About Your Ranchers at Alderspring Ranch Grass Fed Organic Beef
Alderspring Ranch is a rarity in the world of corporate agriculture: a family-owned and operated ranch. Glenn and Caryl Elzinga and their family are personally responsible for every aspect of the making of Alderspring Ranch Grass Fed Beef.
GLENN: With training in forestry and forest ecology, Glenn began his forestry career in Maine. In the mid 1980s, he moved to Salmon, Idaho where he worked as District Forester for the Salmon BLM for over a decade.
As his family began to grow, he realized he wanted a better way to raise kids than leaving them for work all day. So began his current career in ranching. After ranching for 14 years, Glenn's cattle herd has grown from 7 head to over 200. He keeps his hand in forestry by working with his wife, Caryl, on consulting projects and by horse-logging occasionally with his two Belgian mares, Pet and Pat. He hopes to train his new draft Suffolk geldings, Red and Snap, to log as well.

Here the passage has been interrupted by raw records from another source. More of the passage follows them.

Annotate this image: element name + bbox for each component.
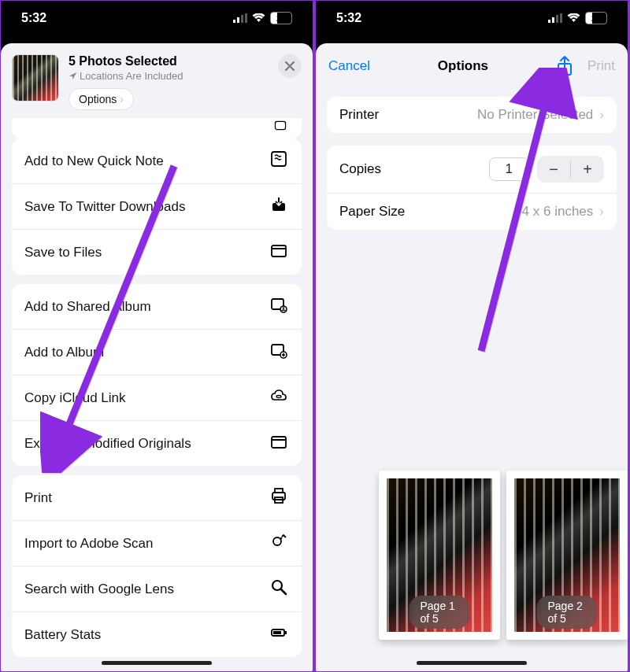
svg-point-13 bbox=[276, 396, 281, 398]
svg-rect-21 bbox=[285, 631, 287, 634]
action-label: Save to Files bbox=[24, 245, 102, 260]
action-group: PrintImport to Adobe ScanSearch with Goo… bbox=[12, 475, 302, 657]
options-button[interactable]: Options › bbox=[69, 88, 134, 110]
svg-rect-26 bbox=[556, 15, 558, 23]
selected-photos-thumbnail[interactable] bbox=[12, 54, 59, 102]
action-search-with-google-lens[interactable]: Search with Google Lens bbox=[12, 566, 302, 611]
print-navbar: Cancel Options Print bbox=[316, 43, 628, 84]
share-header: 5 Photos Selected Locations Are Included… bbox=[1, 43, 313, 118]
cellular-icon bbox=[548, 13, 562, 23]
folder-icon bbox=[269, 432, 289, 455]
action-label: Export Unmodified Originals bbox=[24, 436, 191, 452]
action-label: Add to Shared Album bbox=[24, 299, 151, 315]
navbar-title: Options bbox=[438, 58, 488, 74]
location-icon bbox=[69, 72, 77, 80]
shared-album-icon bbox=[269, 295, 289, 318]
adobe-scan-icon bbox=[269, 532, 289, 555]
battery-icon: 29 bbox=[585, 12, 607, 24]
action-save-to-files[interactable]: Save to Files bbox=[12, 229, 302, 275]
copies-decrement[interactable]: − bbox=[537, 156, 570, 183]
print-settings-group: Copies 1 − + Paper Size 4 x 6 inches› bbox=[327, 146, 617, 230]
action-print[interactable]: Print bbox=[12, 475, 302, 520]
svg-rect-2 bbox=[241, 15, 243, 23]
action-group: Add to New Quick NoteSave To Twitter Dow… bbox=[12, 138, 302, 275]
action-add-to-shared-album[interactable]: Add to Shared Album bbox=[12, 284, 302, 329]
svg-rect-7 bbox=[272, 246, 286, 257]
battery-icon: 29 bbox=[270, 12, 292, 24]
download-icon bbox=[269, 195, 289, 218]
home-indicator[interactable] bbox=[102, 661, 212, 665]
share-icon[interactable] bbox=[556, 56, 573, 76]
printer-icon bbox=[269, 486, 289, 509]
action-import-to-adobe-scan[interactable]: Import to Adobe Scan bbox=[12, 520, 302, 566]
copies-stepper: − + bbox=[537, 156, 604, 183]
action-copy-icloud-link[interactable]: Copy iCloud Link bbox=[12, 375, 302, 420]
share-title: 5 Photos Selected bbox=[69, 54, 269, 68]
svg-rect-14 bbox=[272, 437, 286, 448]
action-save-to-twitter-downloads[interactable]: Save To Twitter Downloads bbox=[12, 183, 302, 229]
quicknote-icon bbox=[269, 150, 289, 172]
action-label: Add to New Quick Note bbox=[24, 153, 164, 169]
share-subtitle: Locations Are Included bbox=[69, 70, 269, 82]
share-sheet-screen: 5:32 29 5 Photos Selected Locations Are … bbox=[0, 0, 313, 672]
svg-rect-0 bbox=[233, 20, 235, 23]
folder-icon bbox=[269, 241, 289, 264]
action-group: Add to Shared AlbumAdd to AlbumCopy iClo… bbox=[12, 284, 302, 466]
share-actions-list[interactable]: Add to New Quick NoteSave To Twitter Dow… bbox=[1, 138, 313, 671]
status-time: 5:32 bbox=[336, 11, 361, 25]
chevron-right-icon: › bbox=[599, 107, 604, 123]
status-bar: 5:32 29 bbox=[1, 1, 313, 35]
cellular-icon bbox=[233, 13, 247, 23]
search-icon bbox=[269, 578, 289, 600]
preview-page-1[interactable]: Page 1 of 5 bbox=[379, 471, 500, 640]
svg-rect-22 bbox=[273, 631, 281, 634]
chevron-right-icon: › bbox=[120, 93, 124, 105]
copies-increment[interactable]: + bbox=[571, 156, 604, 183]
svg-rect-25 bbox=[552, 17, 554, 23]
copies-value[interactable]: 1 bbox=[489, 157, 529, 181]
action-add-to-album[interactable]: Add to Album bbox=[12, 329, 302, 375]
printer-row[interactable]: Printer No Printer Selected› bbox=[327, 97, 617, 133]
preview-page-2[interactable]: Page 2 of 5 bbox=[506, 471, 628, 640]
action-label: Search with Google Lens bbox=[24, 582, 174, 597]
printer-group: Printer No Printer Selected› bbox=[327, 97, 617, 133]
status-time: 5:32 bbox=[21, 11, 46, 25]
action-label: Copy iCloud Link bbox=[24, 390, 126, 406]
status-indicators: 29 bbox=[233, 12, 292, 24]
page-badge: Page 2 of 5 bbox=[537, 596, 598, 629]
action-battery-stats[interactable]: Battery Stats bbox=[12, 611, 302, 657]
action-label: Print bbox=[24, 490, 52, 506]
close-button[interactable] bbox=[278, 54, 302, 78]
action-add-to-new-quick-note[interactable]: Add to New Quick Note bbox=[12, 138, 302, 183]
status-indicators: 29 bbox=[548, 12, 607, 24]
svg-rect-4 bbox=[275, 121, 285, 129]
svg-rect-1 bbox=[237, 17, 239, 23]
status-bar: 5:32 29 bbox=[316, 1, 628, 35]
icon-clipped bbox=[272, 118, 289, 131]
action-label: Battery Stats bbox=[24, 627, 101, 643]
svg-rect-24 bbox=[548, 20, 550, 23]
cancel-button[interactable]: Cancel bbox=[328, 58, 370, 74]
print-options-screen: 5:32 29 Cancel Options Print Printer No … bbox=[315, 0, 628, 672]
action-export-unmodified-originals[interactable]: Export Unmodified Originals bbox=[12, 420, 302, 466]
action-label: Add to Album bbox=[24, 345, 104, 360]
partial-row-clipped bbox=[12, 118, 302, 138]
svg-rect-3 bbox=[245, 13, 247, 23]
action-label: Save To Twitter Downloads bbox=[24, 199, 185, 215]
action-label: Import to Adobe Scan bbox=[24, 536, 154, 552]
wifi-icon bbox=[567, 13, 580, 23]
chevron-right-icon: › bbox=[599, 204, 604, 220]
battery-icon bbox=[269, 623, 289, 646]
paper-size-row[interactable]: Paper Size 4 x 6 inches› bbox=[327, 193, 617, 230]
cloud-link-icon bbox=[269, 386, 289, 409]
page-badge: Page 1 of 5 bbox=[410, 596, 470, 629]
svg-point-10 bbox=[283, 307, 285, 309]
svg-rect-27 bbox=[560, 13, 562, 23]
print-previews[interactable]: Page 1 of 5 Page 2 of 5 bbox=[316, 471, 628, 640]
close-icon bbox=[285, 61, 295, 71]
print-button: Print bbox=[587, 58, 615, 74]
wifi-icon bbox=[252, 13, 265, 23]
album-plus-icon bbox=[269, 341, 289, 364]
home-indicator[interactable] bbox=[417, 661, 527, 665]
copies-row: Copies 1 − + bbox=[327, 146, 617, 193]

CARYL: Caryl is a farmer's daughter, having grown up on a farm in Indiana. Trained as a plant ecologist, she finished her Ph.D. at the University of Wisconsin in the early 1990s. After working as an agency botanist for about 8 years, she started her own company, Alderspring Ecological Consulting. She specializes in measuring and monitoring plant populations and communities for research and resource management purposes, and has published a book on monitoring (Monitoring Plant and Animal Populations; 2001; Blackwell Scientific). She also teaches short courses on monitoring. Currently, she is working on another book titled Wetland and Riparian Plants of the Intermountain West. In her "spare" time she is the webmaster for Alderspring Ranch.
The primary work for Glenn and Caryl now is raising their 7 children, ages ranging from 2 to 13 years old. Caryl only works part-time, and Glenn's ranch work allows him to work with the kids. They believe raising children on a ranch is a valuable gift to their daughters, one that includes clean air, water and food, learning the meaning of work, developing relationships with animals and the land, and a chance to work side by side with their parents.